Saturday, May 13, 2023

The History of Odyssey 2 Emulators

Odyssey 2 Emulator / O2EM (1997)

O2EM

O2EM, or Odyssey 2 Emulator, was first developed in 1996 by Dan Boris, and was first released for MS-DOS in July 1997. The first version of the project was written with almost no technical documentation, and the system had to be reverse engineered . In May 1998, Erik Winblad created a front-end for the project, called Oxygen, with three versions in total, all released in the same month. Dan updated the emulator until September 1998, when he finished the project. In June 2001, O2EM was ported to MacOS X by Richard Bannister. The emulator was revived in June 2002 by Brazilian André de la Rocha. He maintained the DOS version and began creating Linux and Windows versions. Although there is a Windows version, it needs to be loaded via the MS-DOS prompt.

Oxygen and O2EM Launcher

Heitor Barcellos, a friend of André, also created a front-end in June to facilitate the execution of the Windows emulator, called O2EM Launcher, which was updated until January 2005. André released nine versions of the emulator in total, releasing its last version in December 2004 alongside fellow Brazilian Arlindo M. de Oliveira, who began to take care of the emulator from then on. Arlindo, in turn, released only two versions of the emulator, in May 2005 and January 2007. In January 2011, O2EM received another update, this time from developer Labbe Corentin, using version 1.5, the penultimate version by André de la Rocha, as the base.

O2EM v1.16 (Super Cobra)

The emulator has a single release, now called O2EM2, or Odyssey 2 Emulator 2. O2EM was created based on the Allegro game library, and became open source some time after its creation.
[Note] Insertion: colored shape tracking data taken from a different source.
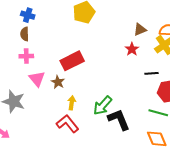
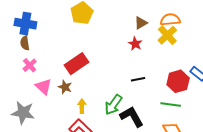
blue cross: (28, 15) -> (25, 24), size x1.5
pink cross: (26, 56) -> (30, 65), turned -32
black line: (152, 73) -> (138, 79), moved

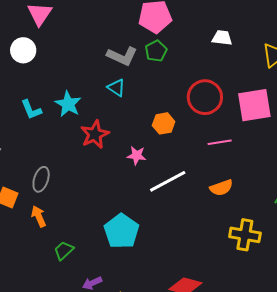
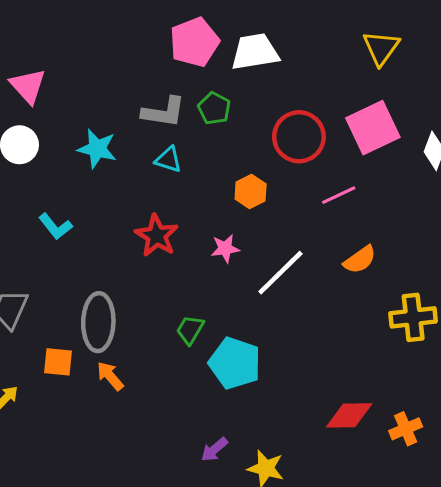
white trapezoid: (222, 38) -> (255, 52), moved, size x1.6
green pentagon: (156, 51) -> (214, 108), moved
cyan star: (68, 104) -> (97, 149), moved
gray ellipse: (41, 179) -> (98, 322), size x1.5
green trapezoid: (64, 251) -> (190, 330), moved

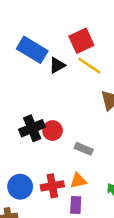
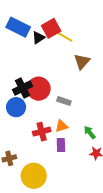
red square: (81, 41) -> (51, 28), moved
red circle: (53, 131) -> (39, 89), size x1.5
blue circle: (20, 187) -> (16, 107), moved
In addition to emulating the ROMs, it also emulated The Voice module, which was an adapter connected to the console to fit games that supported it, and reproducing voices and special sound effects that the console did not reproduce. The original module had a 2 KB memory that stored the voices.
O2EM v1.00 (KC's Krazy Chase)

In the emulator, you had to download a set of these voice samples to be played. O2EM is also ported to systems such as MacOS, MacOS X and BeOS, consoles such as Dreamcast, Wii and Xbox, and portables such as GamePark GP2X. In 2015 it became part of the OpenEmu multi-system emulator for MacOS. Richard Bannister updates the emulator to this day, with the last update in November 2022.

MESS (2004)

MESS

The Odyssey 2 console also had support in the multi-system emulator, MESS, from January 2004, and later in January 2013 it was integrated into the multi-emulator MAME. Unlike O2EM, MESS does not need voice samples to play in the emulation of The Voice module. This may be done by some synthesizer that can reproduce voices and special effects by itself. But this is just a guess on my part.